Polito per dare spessore al suo giudizio evoca l’uragano Katrina che affossò Busch e lanciò Obama; le inondazioni in Germania del 2002 che salvarono Schroeder da un sicuro tracollo elettorale; e pone l’accento sul coronavirus come salvatore di De Luca e affossatore di De Magistris.
E su Vincenzo De Luca scrive: “Oggi De Luca sta emergendo come l’uomo fo0rte nella lotta alla coronavirus; due settimane fa in pochi avremmo scommesso un centesimo sulla rielezione di Vincenzo De Luca a governatore, perfino nel suo partito gli avrebbero preferito la figura del ministro Costa, certo più sbiadita e scialba ma ritenuta in grado di portsare un po’ di voti penta stellati (chissà quanti ne sono rimasti) … oggi è difficile immaginare chi possa scalzarlo il giorno delle elezioni”.
Mentre su Gianni De Magistris scrive: “Di tutt’altro stampo è stata invece la risposta del sindaco di Napoli … non ha trovato di meglio che mettersi a fare il neo borbonico, eccitando il sentimento anti-settentrionale di una parte della popolazione meridionale … Se il contagio fosse partito dalla Campania e non dalla Lombardia il primo decreto sarebbe stato quello di sparare a vista qualsiasi meridionale”.
“E’ guerra, non c’è tempo e non aspetto nessuno“, questo il grido d’assalto del nostro governatore; un grido che mette tutti in fila.

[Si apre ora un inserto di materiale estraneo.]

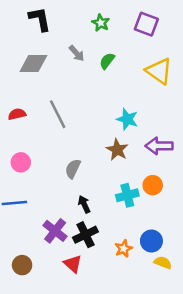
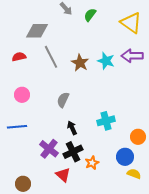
gray diamond: (33, 63) -> (37, 31), moved
purple arrow: (159, 146) -> (132, 56), moved
brown star: (117, 150) -> (80, 63), moved
orange circle: (153, 185) -> (138, 137), moved
orange star: (124, 249) -> (92, 163), moved
brown circle: (22, 265) -> (23, 184), moved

Ovviamente ognuno di Voi dopo aver letto questo articolo potrà esprimere il proprio incondizionato e libero giudizio.
Siamo in Guerra, ma a molti sfugge ancora. Se non si prendono decisioni FULMINEE, sarò difficile porre un argine a questa triste tragedia. Aspettare ancora significherà prendere decisioni difficili da fare rispettare oltre un tempo contenuto oltre il quale la gente non potrà per necessità più poter rispettare o sopportare. Ed allora cosa ci dovremo aspettare. Inoltre più, più perdiamo tempo meno risorse umane potranno essere un grado di contrastare questa epidemia. Le risorse di medici, infermieri, e di quanti altri non sono sotto i riflettori, non è illimitata. Cosa fare dopo? Così per le risorse di presidi sanitari d’ogni tipo. Dove trovarle su poi chi le pruduce ha bisogno di settimane per produrle? Questi sono alcuni spunti di riflessione che vorrei sottoporre a chi nelle stanze del potere deve o dovrebbe prendere decisioni nell’interesse collettivo.